======== Exercise input
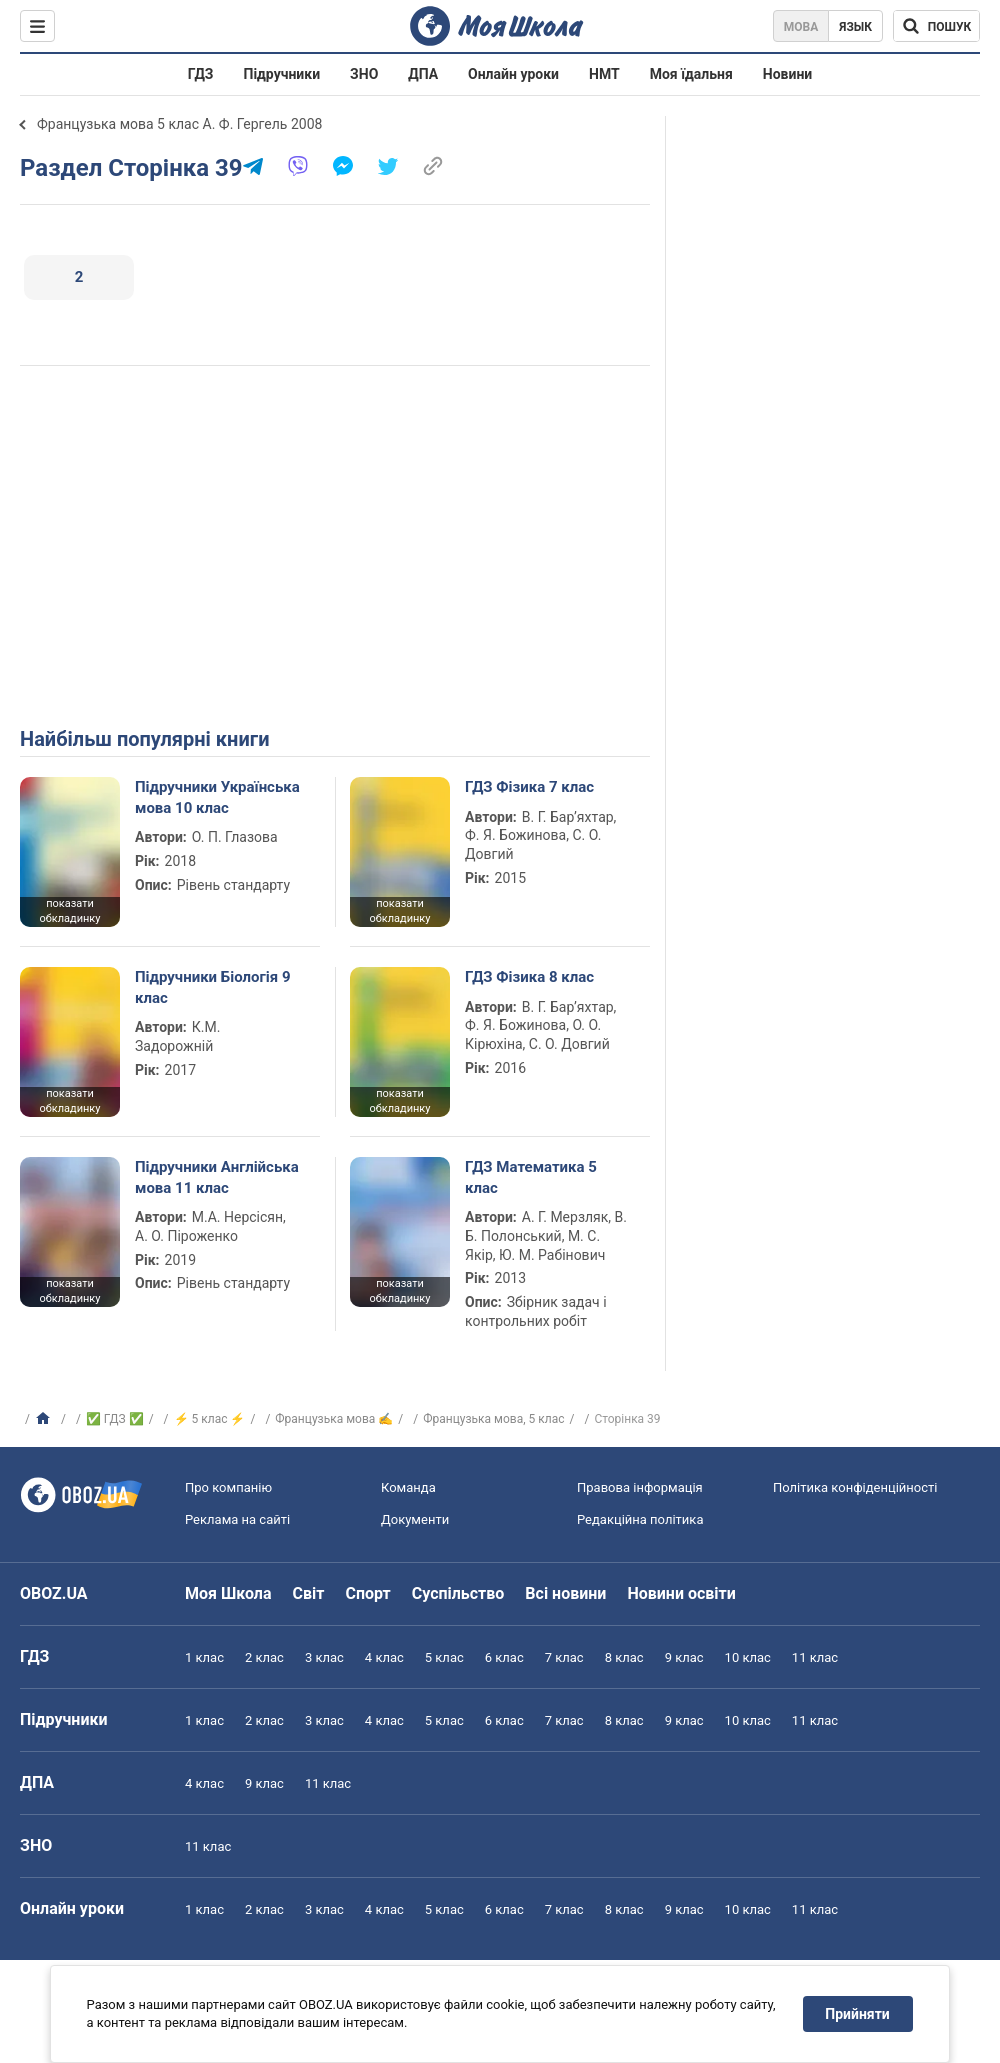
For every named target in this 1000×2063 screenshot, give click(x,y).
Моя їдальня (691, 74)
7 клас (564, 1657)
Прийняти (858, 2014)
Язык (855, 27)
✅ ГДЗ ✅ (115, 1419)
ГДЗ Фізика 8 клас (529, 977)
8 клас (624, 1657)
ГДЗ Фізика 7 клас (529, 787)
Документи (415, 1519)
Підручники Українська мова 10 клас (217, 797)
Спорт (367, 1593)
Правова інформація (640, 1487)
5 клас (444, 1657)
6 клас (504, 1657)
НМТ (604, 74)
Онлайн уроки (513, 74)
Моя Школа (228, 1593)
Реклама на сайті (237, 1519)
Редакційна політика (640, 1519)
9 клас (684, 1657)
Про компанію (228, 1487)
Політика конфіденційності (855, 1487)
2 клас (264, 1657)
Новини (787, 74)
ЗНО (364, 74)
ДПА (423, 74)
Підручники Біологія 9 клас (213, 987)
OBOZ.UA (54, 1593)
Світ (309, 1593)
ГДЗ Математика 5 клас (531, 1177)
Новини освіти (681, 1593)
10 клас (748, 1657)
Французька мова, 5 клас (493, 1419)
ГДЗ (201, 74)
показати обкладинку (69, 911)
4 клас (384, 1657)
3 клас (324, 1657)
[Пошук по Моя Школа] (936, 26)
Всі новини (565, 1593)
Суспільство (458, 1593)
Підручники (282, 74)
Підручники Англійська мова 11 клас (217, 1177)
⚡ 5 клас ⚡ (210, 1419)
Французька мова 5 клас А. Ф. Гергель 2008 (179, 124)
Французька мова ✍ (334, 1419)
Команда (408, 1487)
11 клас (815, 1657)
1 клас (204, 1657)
================
▸ **To do**: Leave out the pictures and give the rest of the material again, unaltered.

▸ **Result of this task**:
For every named target in this 1000×2063 screenshot, give click(x,y).
Моя їдальня (691, 74)
7 клас (564, 1657)
Прийняти (858, 2014)
Язык (855, 27)
✅ ГДЗ ✅ (115, 1419)
ГДЗ Фізика 8 клас (529, 977)
8 клас (624, 1657)
ГДЗ Фізика 7 клас (529, 787)
Документи (415, 1519)
Підручники Українська мова 10 клас (217, 797)
Спорт (367, 1593)
Правова інформація (640, 1487)
5 клас (444, 1657)
6 клас (504, 1657)
НМТ (604, 74)
Онлайн уроки (513, 74)
Моя Школа (228, 1593)
Реклама на сайті (237, 1519)
Редакційна політика (640, 1519)
9 клас (684, 1657)
Про компанію (228, 1487)
Політика конфіденційності (855, 1487)
2 клас (264, 1657)
Новини (787, 74)
ЗНО (364, 74)
ДПА (423, 74)
Підручники Біологія 9 клас (213, 987)
OBOZ.UA (54, 1593)
Світ (309, 1593)
ГДЗ Математика 5 клас (531, 1177)
Новини освіти (681, 1593)
10 клас (748, 1657)
Французька мова, 5 клас (493, 1419)
ГДЗ (201, 74)
показати обкладинку (69, 911)
4 клас (384, 1657)
3 клас (324, 1657)
[Пошук по Моя Школа] (936, 26)
Всі новини (565, 1593)
Суспільство (458, 1593)
Підручники (282, 74)
Підручники Англійська мова 11 клас (217, 1177)
⚡ 5 клас ⚡ (210, 1419)
Французька мова 5 клас А. Ф. Гергель 2008 (179, 124)
Французька мова ✍ (334, 1419)
Команда (408, 1487)
11 клас (815, 1657)
1 клас (204, 1657)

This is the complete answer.